Sexual assault evidence in California: a slow moving story
Almost a year after California Gov. Gavin Newsom signed a measure (SB 215) allowing survivors of sexual assault to track and receive updates regarding the status of their sexual assault evidence kit, its authors are optimistic about the outcome.
Senator Anthony Portantino (D), a coauthor of the bill, says, “We’re getting good data to show that it’s working.”
As that data continues to be processed, question remain on how a rape kit is dealt with and why there is such a backlog in processing them.
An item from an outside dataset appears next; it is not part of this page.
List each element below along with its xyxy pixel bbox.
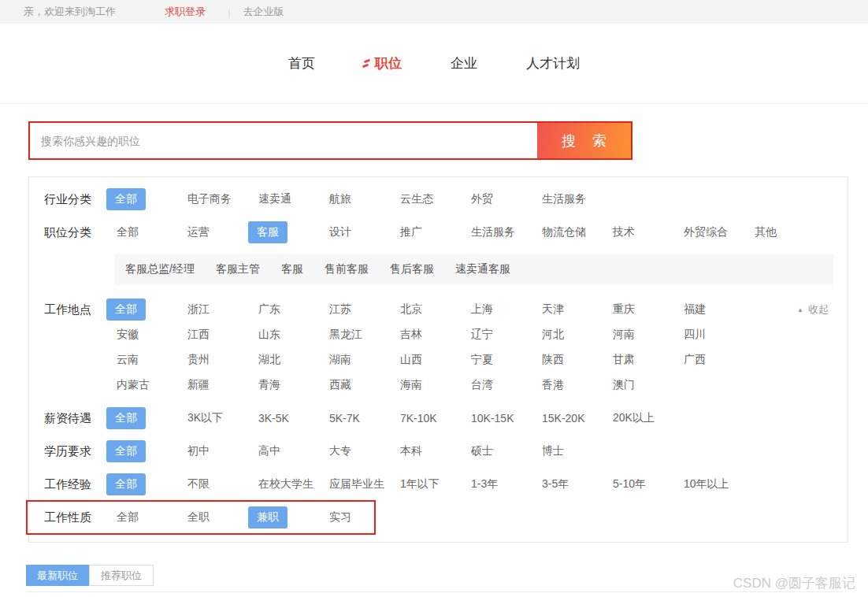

Ilse Knecht, Director of Policy and Advocacy at the Joyful Heart Foundation, an advocacy group for sexual assault survivors, has spent two decades working on this issue. In 2001, as Director of Public Policy at the National Center for Victims of Crime, she worked on the Debbie Smith Act (Rep. Green, R-WI-8), which ultimately passed through Congress and was signed into federal law in 2004. That law requires states to create plans to reduce their backlog of rape kits, as well as providing funding for crime labs to process DNA evidence.
She remembers being shocked to learn the scope of the national rape kit backlog.
“At that time there were kits that were sitting for years and years and years, and never being tested,” she says.
After being brought into the Joyful Heart Foundation with the goal of creating a legislative campaign to end the backlog, she helped launch a legislative initiative with the six pillars of reform in 2016.
The goal is for each state to meet the standards of all six pillars of reform. California currently meets five out of the six, falling short on the pillar of testing backlogged kits.
Knecht says California has only recently begun to take a legislative approach to dealing with its backlog of rape kits, the first coming in 2015 by then-Assemblymember Nancy Skinner. That measure, AB 1517, created a timeline on which rape kits in California must be tested and submitted to the national database of DNA profiles.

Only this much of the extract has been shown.